Click Sign in and connect. It opens GitHub's authentication: Authorize GitHub for Power BI. You cannot edit the permission settings. Accept and continue. (You will get an email from GitHub that a third-party OAuth application has been added to your account)

Nothing happens. It gets stuck in you're viewing this app with sample data refresh is in progress

Go to the Workspace GitHub and it shows that the dataset is being refreshed...about an hour later it said Update the app to apply and share any changes to this workspace. Click on the Update button (top right on the Workspace). Then Update app, a popup says something like changes to the app can take up to a day...Nah! I clicked on Cancel.

The Workspace says that both Dashboard and Dataset were updated (see the date/timestamp). Rename dashboard, report, and dataset to GitHub Pandas Repo.

Open the Dashboard. This is definitely the Pandas repo.

  • 210 open PRs
  • 9,433 open issues

Open the Reports. All the visuals were updated.

I would like to create the Pull Requests report from scratch.

Create a report from scratch

Leave this report open for reference. Open the PBI home in another tab.

  • Click Create
  • Click Pick a published dataset
  • The Pandas dataset should be there, click on it
  • In the Auto-create report button drop down, select Create a blank report

Change the background

On the top-left View menu enable:

  • Show smart guides
  • Show gridlines
  • Snap to grid

On the Visualizations menu:

  • Page information
    • Change Name to Pull Requests Metrics
  • Canvas settings
    • Change Vertical alignment to Middle.
  • Canvas background
    • Change the Color to light grey. Click More colors. Hex #E6E6E6
    • Move the Transparency all the way to the left.
  • Wallpaper
    • Change the Color to another light grey #EAEAEA
    • Move the Transparency all the way to the left.

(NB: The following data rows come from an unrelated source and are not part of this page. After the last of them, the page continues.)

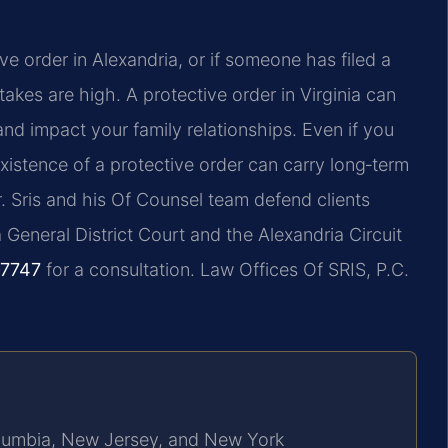
ve order in Alexandria, or if someone has filed a
takes are high. A protective order in Virginia can
nd impact your family relationships. Even if you
istence of a protective order can carry long‑term
r. Sris and his Of Counsel team defend clients
 General District Court and the Alexandria Circuit
‑7747
for a consultation. Law Offices Of SRIS, P.C.
Columbia, New Jersey, and New York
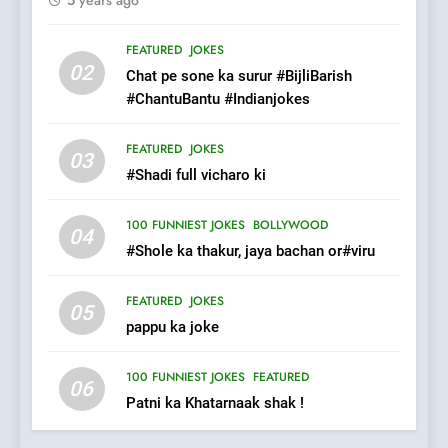
7
Mera Naam Main Tera Naam
FEATURED
JOKES
Tu Batao..
02
Chat pe sone ka surur #BijliBarish
FEATURED
JOKES
#ChantuBantu #Indianjokes
8
FEATURED
JOKES
03
The Judge & drunkard joke
#Shadi full vicharo ki
100 FUNNIEST JOKES
MISCELLANEOUS JOKES
100 FUNNIEST JOKES
BOLLYWOOD
04
#Shole ka thakur, jaya bachan or#viru
1
FEATURED
JOKES
#GirlFriend or BoyFriend ki
05
pappu ka joke
Shadi
FEATURED
JOKES
100 FUNNIEST JOKES
FEATURED
06
Patni ka Khatarnaak shak !
2
Chat pe sone ka surur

Save the report. File/Save

  • Name: GitHub Pandas PRs
  • Destination: My workspace

Create the title visual

  • Click on the top menu option Text box
  • Enter the text Pull Requests
    • Select the text
    • Font Segoe UI
    • Size 18
    • Color #070F25
  • Enter a new line with text Last 12 Months
    • Select the text
    • Font Segoe UI Light
    • Size 14
    • Color #070F25
  • Go to Format/Background
    • Change the transparency to 50%

Create the metrics cards

  • This week
  • This month
  • Last 12 Months
  • Open
  • Closed this month

For the first card:

  • Use the field Pull requests/Total pull requests for
    • This week, This month, Last 12 Months
  • Use a filter on the card visual based on the title date
  • In Visualizations/Visual
    • In Callout value
      • Font Segoe UI, size 27
  • In Visualizations/General
    • Enable Title
      • Enter the card title
      • Heading 3
      • Segoe UI Light, 14
      • Text color #070F25
      • Horizontal alignment center
    • In `Effects
      • Background/transparency set to 50%
  • Select the card and do Ctrl C, Ctrl V to create the rest of the cards

Create the "last updated" card

  • Create a table visual
  • Select the RepoDetails table
  • Add the fields Repository and last run date
    • For last run date
      • After adding the field, select the dropdown
      • Change from Date hierarchy to last run date
      • Rename to Updated
  • Change the format like the other cards (although it's faster to use a theme)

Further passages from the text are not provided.